However, Fischer (2006) outlined numerous claims and arguments which indicate the necessity for a distributed intelligence perspective, including:

- human mental activity is neither solo nor conducted unassisted, even when it goes “inside the head” [Bruner, 1996];
- “how the mind works” is itself dependent on the tools at its disposal (analogous to “how the hand works” not being fully appreciated unless one takes into account whether it is equipped with a screwdriver, a hammer, or a pair of scissors) [Bruner, 1996];
- brain-culture symbiosis, which states that the human brain cannot realize its potential unless it is immersed in a distribution network [Donald, 2004]. This brain-culture symbiosis can lead to “higher intelligence” with the support of “mind tools” that allow people to think previously unthinkable thoughts by integrating the raw intellectual power of the human brain with appropriate technologies; and
- material culture, which externalizes memory and greatly amplifies the permanence and power of distributed cognition, and frees the symbolization process from the limitations of biological memory [Donald, 2004].

In the figure below, Fischer shows the extent to which distributed intelligence has helped in the development of the human mind. 

It can be applied into any area of speciality. For instance in a class where the teacher introduces a new topic/concept (from the trending issues in building technology) say Green Building. The concept of Distributed Intelligence can be employed by asking everyone to make a research and write a five page article on the topic. The submitted articles will be presented and reviewed peer-to-peer. 

The opportunity given to the students will leave them being producers of knowledge each in his/her capacity. Those with abilities to write will focus on writing amazing discoveries, while those who are good with technical details could end up concentrating on the things in that line. But assuredly, at the end of the exercise, it will be amazing how much artifact that could be produced from each person's contribution. This will in no small measure validate distributed intelligence where unity of mind/abilities stands stronger than alone. 

Furthermore, artifacts have been identified as a proof of learning. These artifacts which result from internal motivations (such as proving oneself) present external representations (a show of how better we have become). Fischer (2006) suggests that in order to support distributed intelligence effectively, we need criteria to assess the quality, learnability, and effectiveness of external representation, including the following attributes:

- long-lasting (not ephemeral), allowing incremental improvements over time;
produced, modified, reproduced, and evolved not only by experts or technologists, but by the owners of the problem;
- communicable over spatial, temporal, and conceptual distances;
- possessing computational capabilities (e.g., support for multimodal representations, or context-awareness of users, tasks, and situated environments); and
- exploiting and complementing the strength of humans (e.g., sometimes visualizations make a big difference and sometimes they do not).

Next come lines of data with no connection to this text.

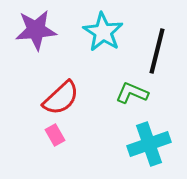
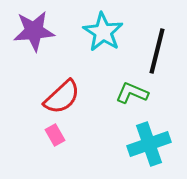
purple star: moved 2 px left, 1 px down
red semicircle: moved 1 px right, 1 px up
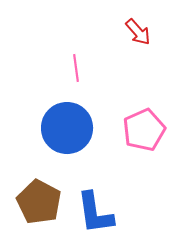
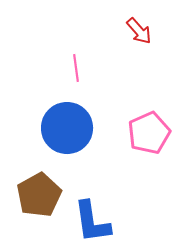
red arrow: moved 1 px right, 1 px up
pink pentagon: moved 5 px right, 3 px down
brown pentagon: moved 7 px up; rotated 15 degrees clockwise
blue L-shape: moved 3 px left, 9 px down
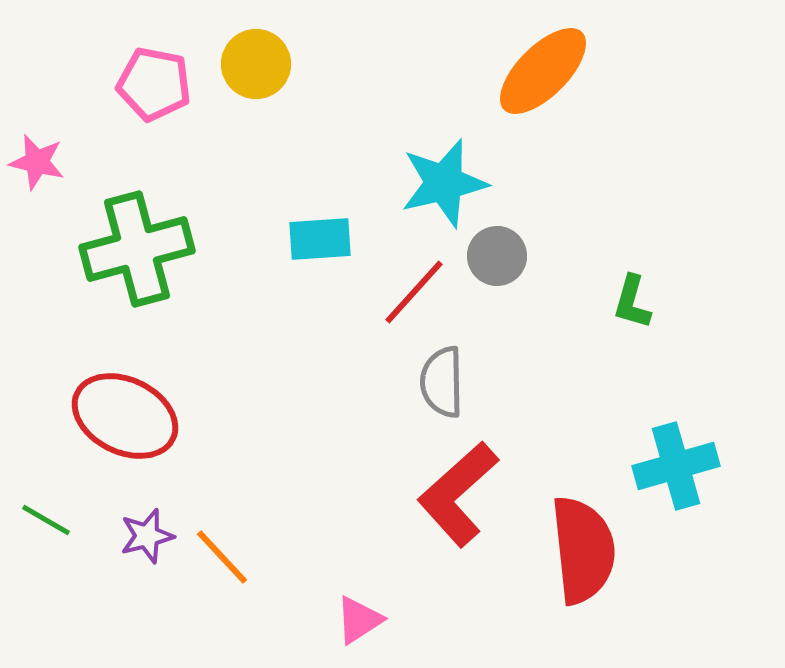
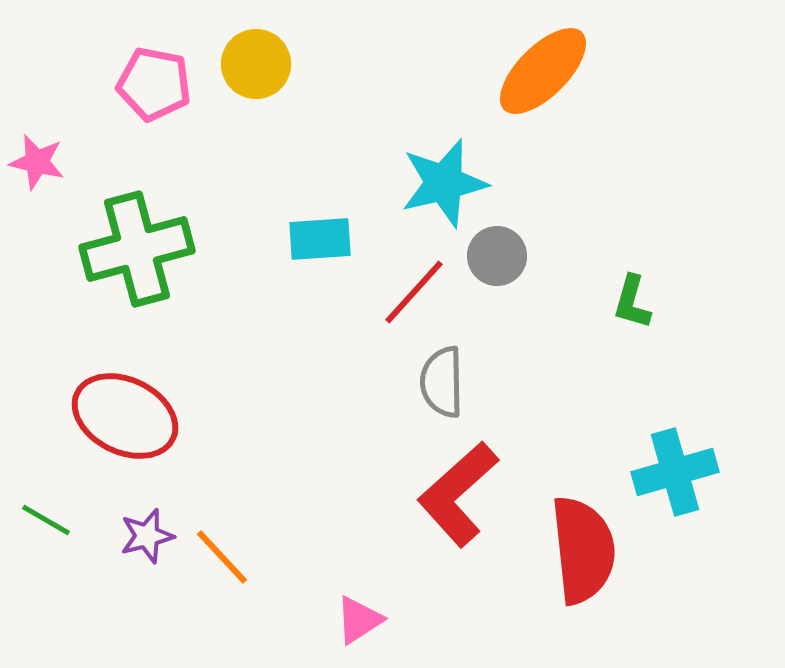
cyan cross: moved 1 px left, 6 px down
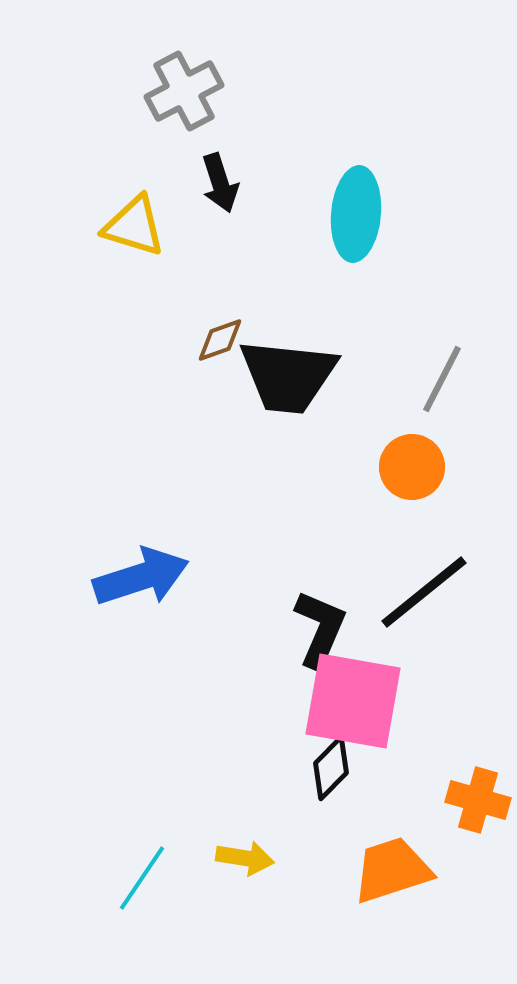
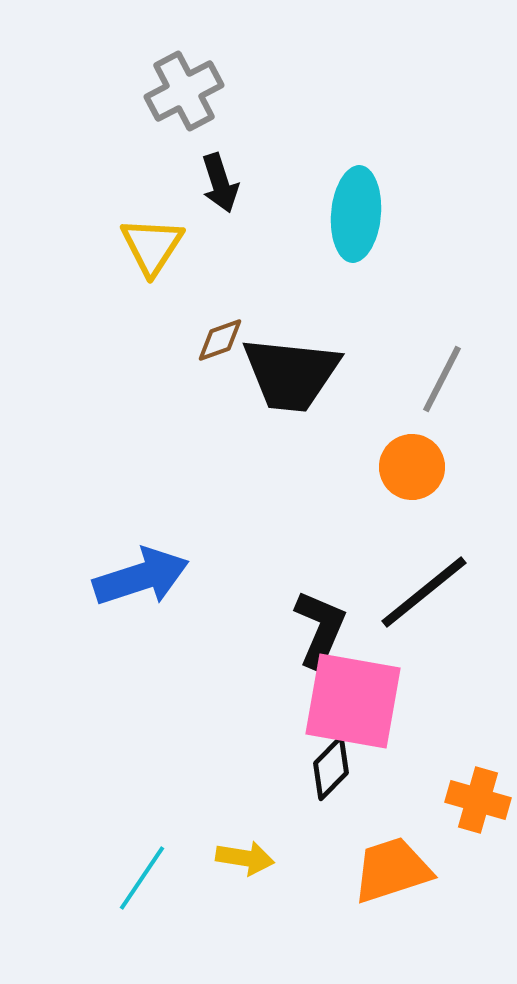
yellow triangle: moved 18 px right, 20 px down; rotated 46 degrees clockwise
black trapezoid: moved 3 px right, 2 px up
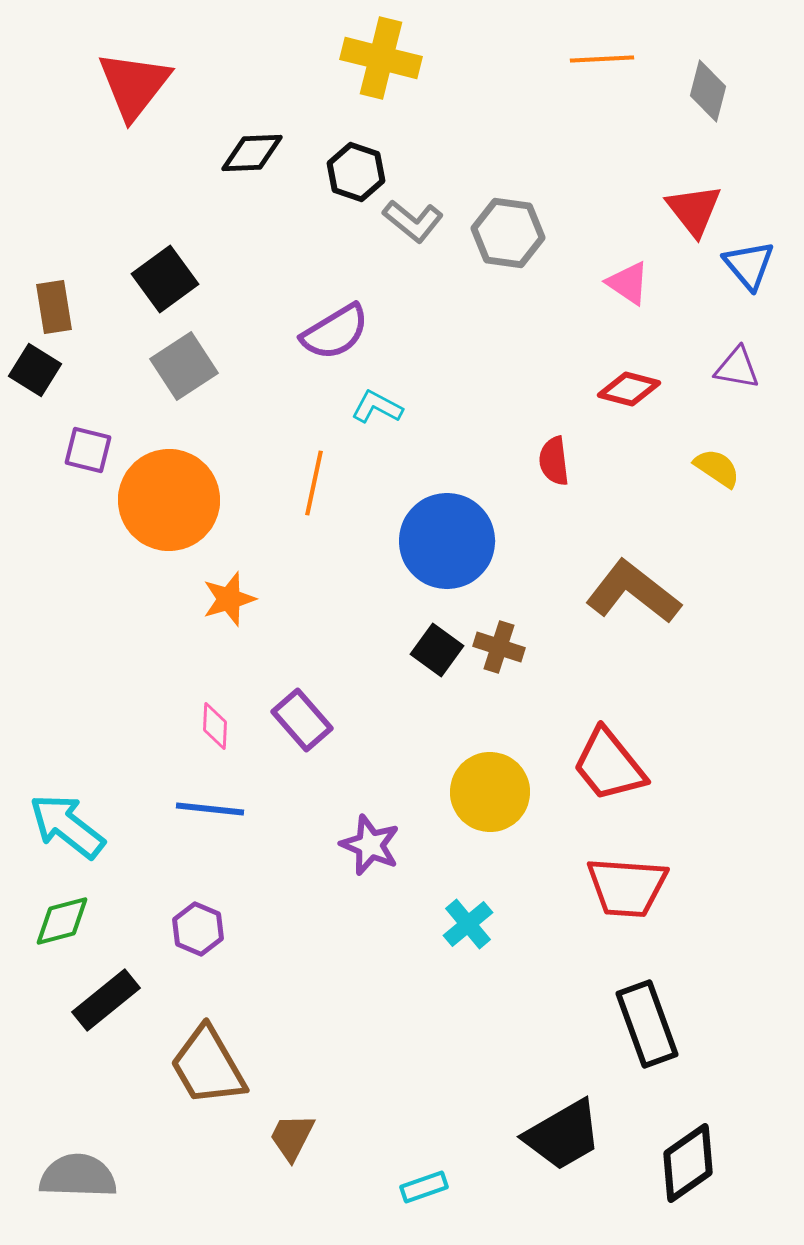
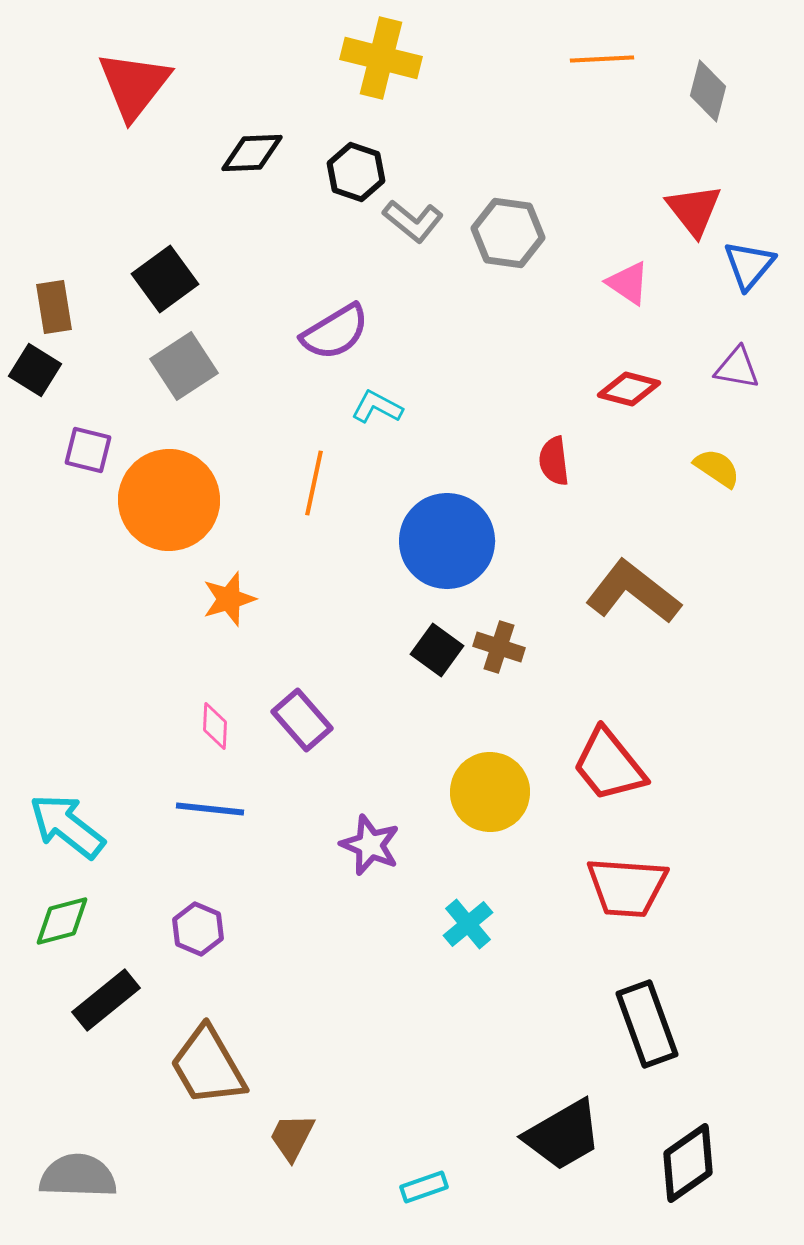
blue triangle at (749, 265): rotated 20 degrees clockwise
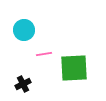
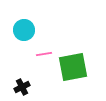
green square: moved 1 px left, 1 px up; rotated 8 degrees counterclockwise
black cross: moved 1 px left, 3 px down
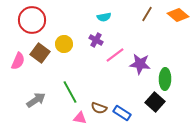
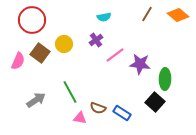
purple cross: rotated 24 degrees clockwise
brown semicircle: moved 1 px left
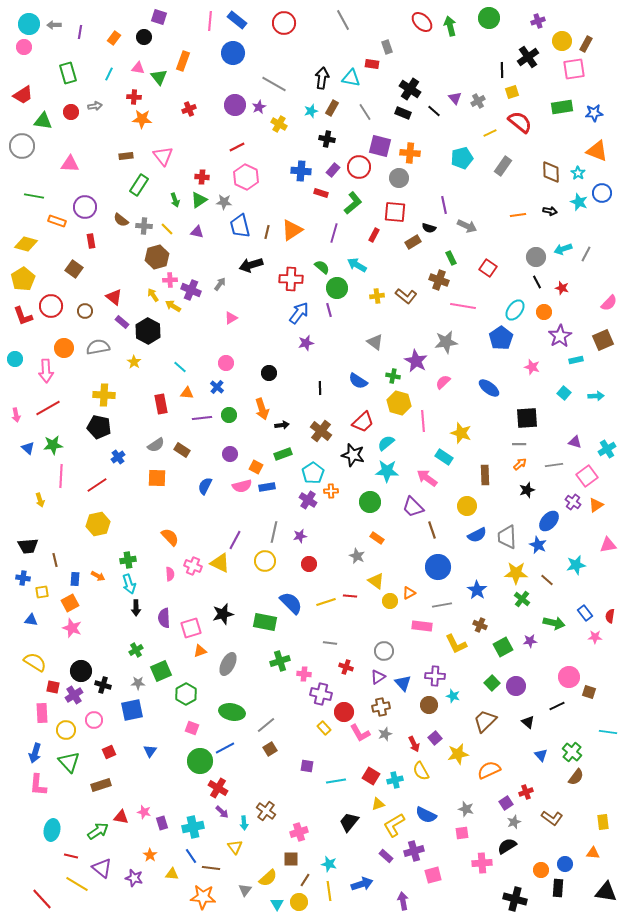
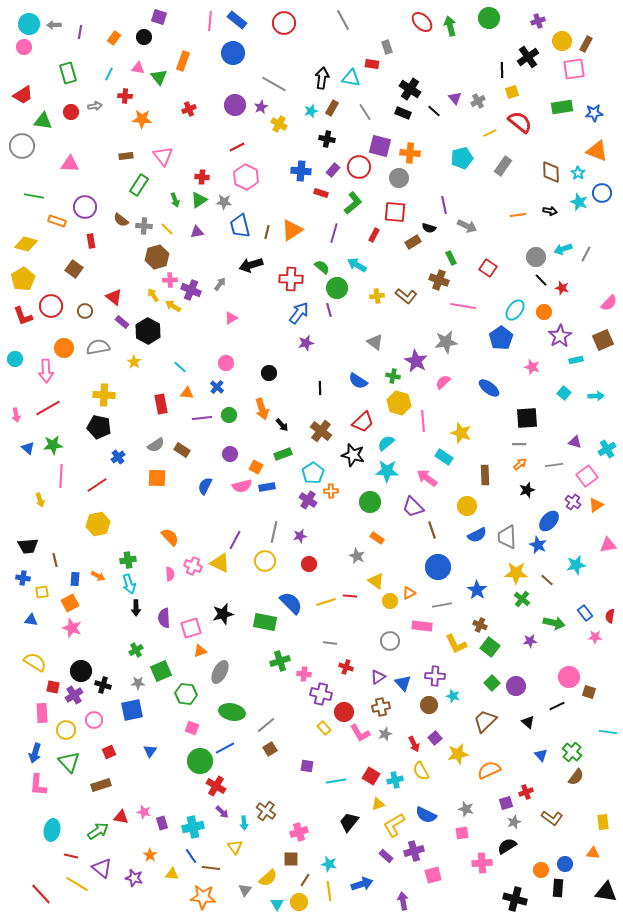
red cross at (134, 97): moved 9 px left, 1 px up
purple star at (259, 107): moved 2 px right
purple triangle at (197, 232): rotated 24 degrees counterclockwise
black line at (537, 282): moved 4 px right, 2 px up; rotated 16 degrees counterclockwise
black arrow at (282, 425): rotated 56 degrees clockwise
green square at (503, 647): moved 13 px left; rotated 24 degrees counterclockwise
gray circle at (384, 651): moved 6 px right, 10 px up
gray ellipse at (228, 664): moved 8 px left, 8 px down
green hexagon at (186, 694): rotated 25 degrees counterclockwise
red cross at (218, 788): moved 2 px left, 2 px up
purple square at (506, 803): rotated 16 degrees clockwise
red line at (42, 899): moved 1 px left, 5 px up
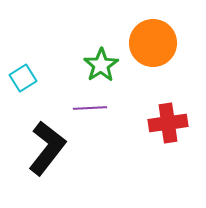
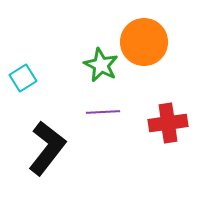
orange circle: moved 9 px left, 1 px up
green star: rotated 12 degrees counterclockwise
purple line: moved 13 px right, 4 px down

It is worth noting that collaborative intelligence which distributed intelligence tends to achieve has the above mentioned criteria. It is imperative therefore to state that ‘every one of us is something but none of us is everything’. It suffices to say that our natural diversity, differences, specialization etc can be utilized genuinely through the use of technological support and management in order to make the best out of the system.

References:

Donald, M. W. (2004) "Is a Picture Really Worth a 1,000 Words? Review essay of David S. Staley, Computers, Visualization and History: How New Technology Will Transform Our Understanding of the Past." History and Theory: Studies in the Philosophy of History, 43(3), pp 379-385.

Bruner, J. (1996) The Culture of Education, Harvard University Press, Cambridge, MA.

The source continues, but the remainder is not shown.